Input data →
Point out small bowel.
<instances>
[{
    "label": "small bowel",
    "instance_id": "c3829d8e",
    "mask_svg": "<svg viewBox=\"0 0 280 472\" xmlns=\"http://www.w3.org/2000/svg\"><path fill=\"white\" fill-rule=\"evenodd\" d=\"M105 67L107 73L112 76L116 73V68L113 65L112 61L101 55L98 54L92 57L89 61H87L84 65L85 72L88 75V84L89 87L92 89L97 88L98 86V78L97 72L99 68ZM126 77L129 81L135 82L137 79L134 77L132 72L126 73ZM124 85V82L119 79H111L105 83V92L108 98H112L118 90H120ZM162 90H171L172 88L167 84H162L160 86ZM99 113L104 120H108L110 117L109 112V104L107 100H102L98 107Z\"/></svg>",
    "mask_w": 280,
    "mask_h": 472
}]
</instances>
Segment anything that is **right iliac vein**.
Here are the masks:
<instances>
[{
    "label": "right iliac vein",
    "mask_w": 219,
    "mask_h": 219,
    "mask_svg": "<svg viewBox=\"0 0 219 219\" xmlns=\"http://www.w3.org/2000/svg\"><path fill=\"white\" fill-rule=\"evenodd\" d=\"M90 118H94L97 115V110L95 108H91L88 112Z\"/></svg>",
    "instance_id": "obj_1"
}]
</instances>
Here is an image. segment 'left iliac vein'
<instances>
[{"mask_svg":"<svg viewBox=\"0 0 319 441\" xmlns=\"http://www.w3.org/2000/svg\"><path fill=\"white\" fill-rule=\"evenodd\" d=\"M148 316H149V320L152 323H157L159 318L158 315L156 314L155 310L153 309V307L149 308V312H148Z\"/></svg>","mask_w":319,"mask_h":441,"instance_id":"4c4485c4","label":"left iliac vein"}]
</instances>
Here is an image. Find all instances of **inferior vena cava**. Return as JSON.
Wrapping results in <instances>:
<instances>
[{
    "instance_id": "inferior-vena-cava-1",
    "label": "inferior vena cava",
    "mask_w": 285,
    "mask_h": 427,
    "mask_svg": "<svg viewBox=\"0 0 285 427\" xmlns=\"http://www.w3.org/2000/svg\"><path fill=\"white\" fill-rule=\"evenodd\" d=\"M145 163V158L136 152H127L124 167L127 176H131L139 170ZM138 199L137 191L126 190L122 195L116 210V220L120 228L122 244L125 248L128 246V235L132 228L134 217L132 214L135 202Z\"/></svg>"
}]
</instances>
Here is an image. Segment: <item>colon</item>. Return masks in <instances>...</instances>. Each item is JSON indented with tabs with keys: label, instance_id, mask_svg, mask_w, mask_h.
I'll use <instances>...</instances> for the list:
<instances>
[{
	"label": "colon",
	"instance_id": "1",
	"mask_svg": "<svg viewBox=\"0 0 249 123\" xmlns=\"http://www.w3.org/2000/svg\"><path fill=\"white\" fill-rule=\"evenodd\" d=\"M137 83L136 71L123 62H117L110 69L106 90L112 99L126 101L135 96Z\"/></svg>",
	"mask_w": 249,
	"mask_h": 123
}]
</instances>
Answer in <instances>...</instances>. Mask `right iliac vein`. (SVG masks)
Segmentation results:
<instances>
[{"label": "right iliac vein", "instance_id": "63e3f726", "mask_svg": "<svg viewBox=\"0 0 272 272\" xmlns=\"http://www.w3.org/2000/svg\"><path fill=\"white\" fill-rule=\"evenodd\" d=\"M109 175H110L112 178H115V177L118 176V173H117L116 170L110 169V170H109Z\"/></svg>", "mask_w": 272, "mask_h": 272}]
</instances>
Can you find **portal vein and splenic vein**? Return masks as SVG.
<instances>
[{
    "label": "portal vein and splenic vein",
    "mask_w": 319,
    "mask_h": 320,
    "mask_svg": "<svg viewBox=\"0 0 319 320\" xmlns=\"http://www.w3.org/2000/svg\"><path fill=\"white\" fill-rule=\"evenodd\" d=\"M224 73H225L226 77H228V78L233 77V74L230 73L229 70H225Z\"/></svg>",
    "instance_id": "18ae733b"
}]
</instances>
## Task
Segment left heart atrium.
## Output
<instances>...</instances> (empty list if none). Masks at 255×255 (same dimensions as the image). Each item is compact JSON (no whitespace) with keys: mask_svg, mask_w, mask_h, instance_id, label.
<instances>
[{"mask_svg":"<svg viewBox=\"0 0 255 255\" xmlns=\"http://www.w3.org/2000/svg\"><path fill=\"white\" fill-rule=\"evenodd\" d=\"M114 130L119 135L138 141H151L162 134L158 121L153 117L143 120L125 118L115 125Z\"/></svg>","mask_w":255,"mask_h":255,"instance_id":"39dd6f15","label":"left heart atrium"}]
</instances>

Activity → An exact copy is required of each line from the one containing "<instances>...</instances> (empty list" through the last line of the material, and of no other line.

Written solution →
<instances>...</instances> (empty list if none). Masks at 255×255 (same dimensions as the image). Each item is compact JSON (no whitespace) with keys: mask_svg, mask_w, mask_h, instance_id, label.
<instances>
[{"mask_svg":"<svg viewBox=\"0 0 255 255\" xmlns=\"http://www.w3.org/2000/svg\"><path fill=\"white\" fill-rule=\"evenodd\" d=\"M114 130L119 135L138 141H151L162 134L158 121L153 117L143 120L125 118L115 125Z\"/></svg>","mask_w":255,"mask_h":255,"instance_id":"39dd6f15","label":"left heart atrium"}]
</instances>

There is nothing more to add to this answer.